Church and state
This is probably true of any neighborhood in Warsaw, but in Zoliborz (jolie-borzh), a leafy enclave where red-cheeked children and even dogs smile as you pass, and where I have chosen to stay for the next 336 hours, it took me all of eighty paces to be reminded of Poland's painful history. This will be a throughline during my two-week visit, and there's no sense it in dismissing it as an idolation of suffering or sour grapes, or whatever the deniers are coming up with these days.
On its own, the Church of St. Stanislaw Kostka would be worth seeing for its Modernist open-work twin tower. Like a hand in a glove, it fits the surrounding neighborhood, which was built up between the world wars.
But it is best known as the resting place of Father Jerzy Popieluszko, a priest connected to the underground Solidarity movement of the 1980s. He talked about communist repression and asked only that Poles "overcome evil with good." Seen as a political threat by the ruling communist party, he was kidnapped in October 1984 by the secret police and beaten to death with a rock.
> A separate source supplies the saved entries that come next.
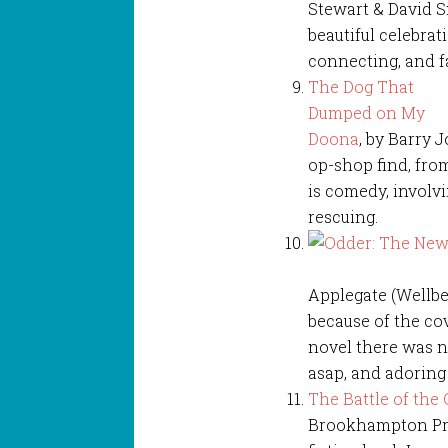
Stewart & David Sm
beautiful celebrat
connecting, and fa
The Dog That
Dumped on My
Doona
, by Barry 
op-shop find, fro
is comedy, involvi
rescuing.
Applegate (Wellbe
because of the cov
novel there was no
asap, and adoring i
The Battle of the
Brookhampton Pres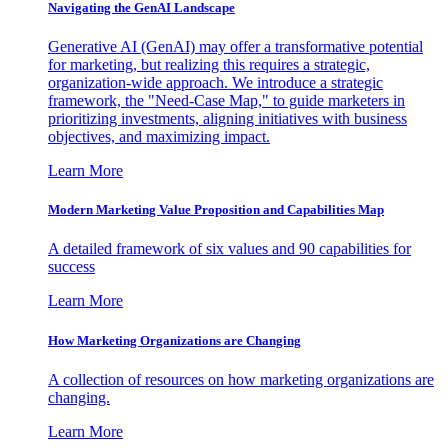
Navigating the GenAI Landscape
Generative AI (GenAI) may offer a transformative potential
for marketing, but realizing this requires a strategic,
organization-wide approach. We introduce a strategic
framework, the "Need-Case Map," to guide marketers in
prioritizing investments, aligning initiatives with business
objectives, and maximizing impact.
Learn More
Modern Marketing Value Proposition and Capabilities Map
A detailed framework of six values and 90 capabilities for
success
Learn More
How Marketing Organizations are Changing
A collection of resources on how marketing organizations are
changing.
Learn More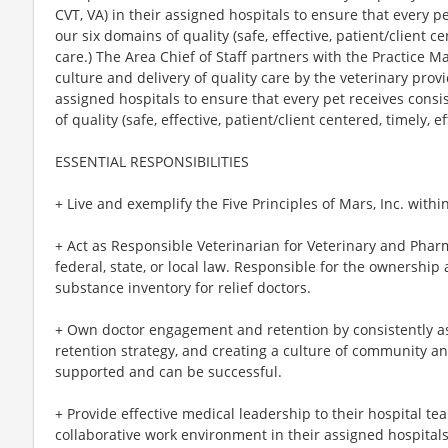
CVT, VA) in their assigned hospitals to ensure that every p
our six domains of quality (safe, effective, patient/client c
care.) The Area Chief of Staff partners with the Practice Ma
culture and delivery of quality care by the veterinary prov
assigned hospitals to ensure that every pet receives consi
of quality (safe, effective, patient/client centered, timely, 
ESSENTIAL RESPONSIBILITIES
+ Live and exemplify the Five Principles of Mars, Inc. withi
+ Act as Responsible Veterinarian for Veterinary and Phar
federal, state, or local law. Responsible for the ownershi
substance inventory for relief doctors.
+ Own doctor engagement and retention by consistently ass
retention strategy, and creating a culture of community 
supported and can be successful.
+ Provide effective medical leadership to their hospital te
collaborative work environment in their assigned hospitals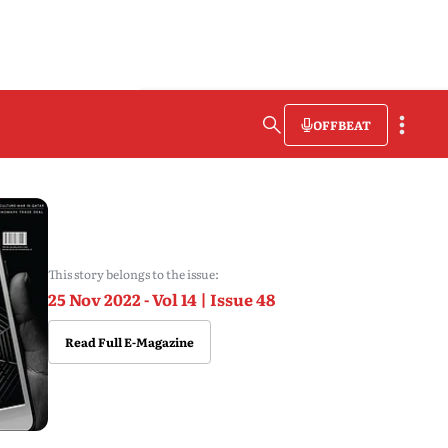
OFFBEAT
This story belongs to the issue:
25 Nov 2022 - Vol 14 | Issue 48
Read Full E-Magazine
His funeral on this spot was attended by upward of 1 million people, which sounds crazy. But when you Google the photos, it seems plausible. No single photograph captures the entire crowd; only a helicopter or hot-air balloon may have been able to produce an encompassing view. Lech Walesa attended. Thatcher, Bush Sr. and Pope John Paul II all came to pay their respects.
Four perpetrators were sent to prison. All were released before their terms were up. The instigator of the murder is unknown. Whatever kind of rotting corpse the Catholic Church is today, Father Jerzy was one of the good guys. His cross-shaped tomb is at right.